Há indícios que o ferro luminal pode intensificar o processo inflamatório na doença inflamatória intestinal. Por isso, a via preferida de reposição é a parenteral.

No Brasil, a solução de ferro intravenoso é o sacarato de hidróxido de ferro e é comercializado em âmpolas de 5mL, com conteúdo total de 100 mg de ferro elementar.


Apesar das vantagens da administração parenteral, seu uso é incômodo e impraticável para alguns pacientes. Nessas situações, o ferro via oral pode ser utilizado, recomendando-se evitar doses maiores que 100 mg de ferro elementar por dia.

Alguns pacientes (principalmente aqueles com componente inflamatório mais proeminente) podem precisar de tratamento com agentes estimuladores da eritropoiese, como a eritropoietina (EPO), por exemplo. É recomendado para pacientes com anemia sintomática.
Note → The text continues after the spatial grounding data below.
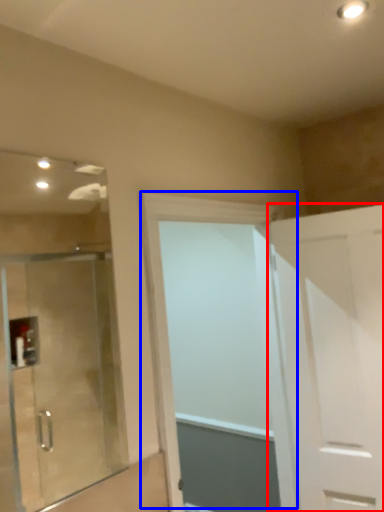 Question: Which object is closer to the camera taking this photo, door (highlighted by a red box) or door (highlighted by a blue box)?

Choices:
 (A) door
 (B) door

Answer: (B) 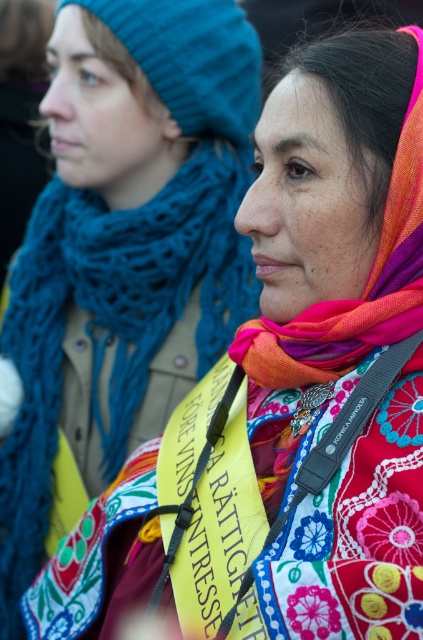 Looking at this image, between multicolored woven scarf at center and knitted blue scarf at left, which one is positioned lower?

Positioned lower is knitted blue scarf at left.

Does point (370, 237) come closer to viewer compared to point (32, 490)?

Yes, it is in front of point (32, 490).

Where is `multicolored woven scarf at center`? The width and height of the screenshot is (423, 640). multicolored woven scarf at center is located at coordinates (343, 224). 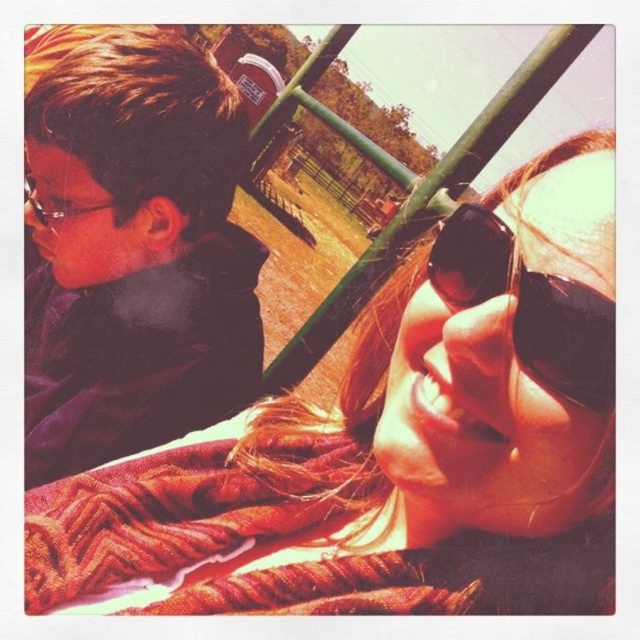 You are taking a photo of the two people in the scene. You want to focus on the person on the right first. Which point, point (577,403) or point (170,532), should you adjust your camera focus to first?

Point (577,403) is closer to the camera than point (170,532). Therefore, to focus on the person on the right first, you should adjust your camera focus to point (577,403) first.

You are a photographer trying to capture a closeup of the black reflective sunglasses at upper right. However, the knitted wool scarf at lower center is blocking your view. Can you determine which object is positioned to the left of the other?

The knitted wool scarf at lower center is to the left of the black reflective sunglasses at upper right, so the scarf is blocking the view of the sunglasses.

You are a photographer trying to capture the person in the matte black jacket at left. You want to focus on the point at coordinates point (132,248). Is this point located on the matte black jacket at left?

Yes, the point (132,248) is on the matte black jacket at left according to the description. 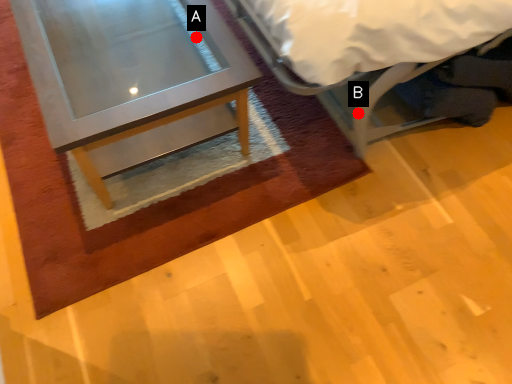 Question: Two points are circled on the image, labeled by A and B beside each circle. Which of the following is the closest to the observer?

Choices:
 (A) A is closer
 (B) B is closer

Answer: (B) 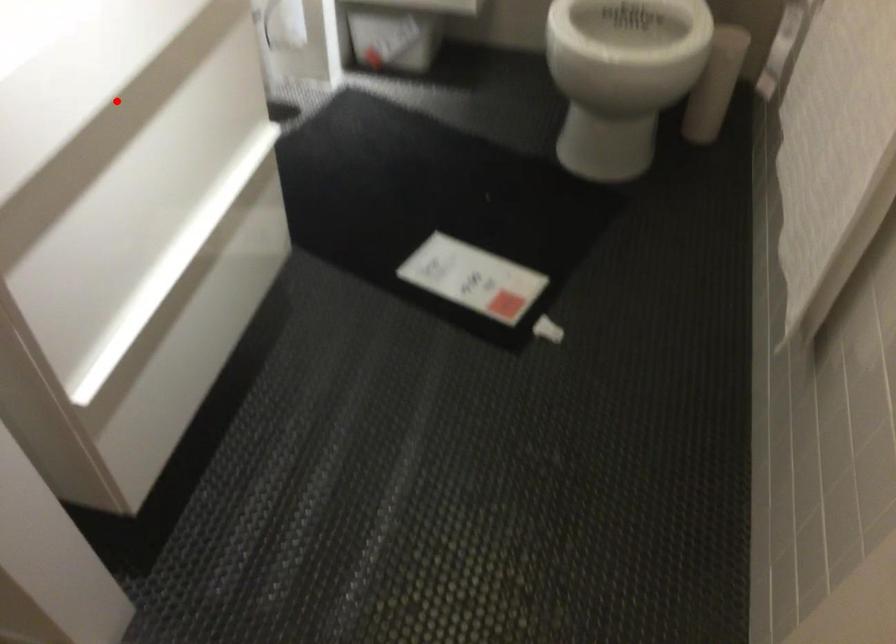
E em alguns casos, quando a anemia é muito severa, pode ser necessário fazer transfusão sanguínea, mas não é tão comum. Mas a transfusão não substitui a necessidade de reposição de ferro parenteral.


Esperança!! Os novos tratamentos com agentes monoclonais que visam reduzir os efeitos da inflamação podem mudar a história natural e a velocidade de resposta de anemia nos portadores de doença inflamatória intestinal. A cuidadosa avaliação das causas e dos fatores agravantes facilita o tratamento dessa complicação, podendo contribuir para a melhoria da qualidade de vida.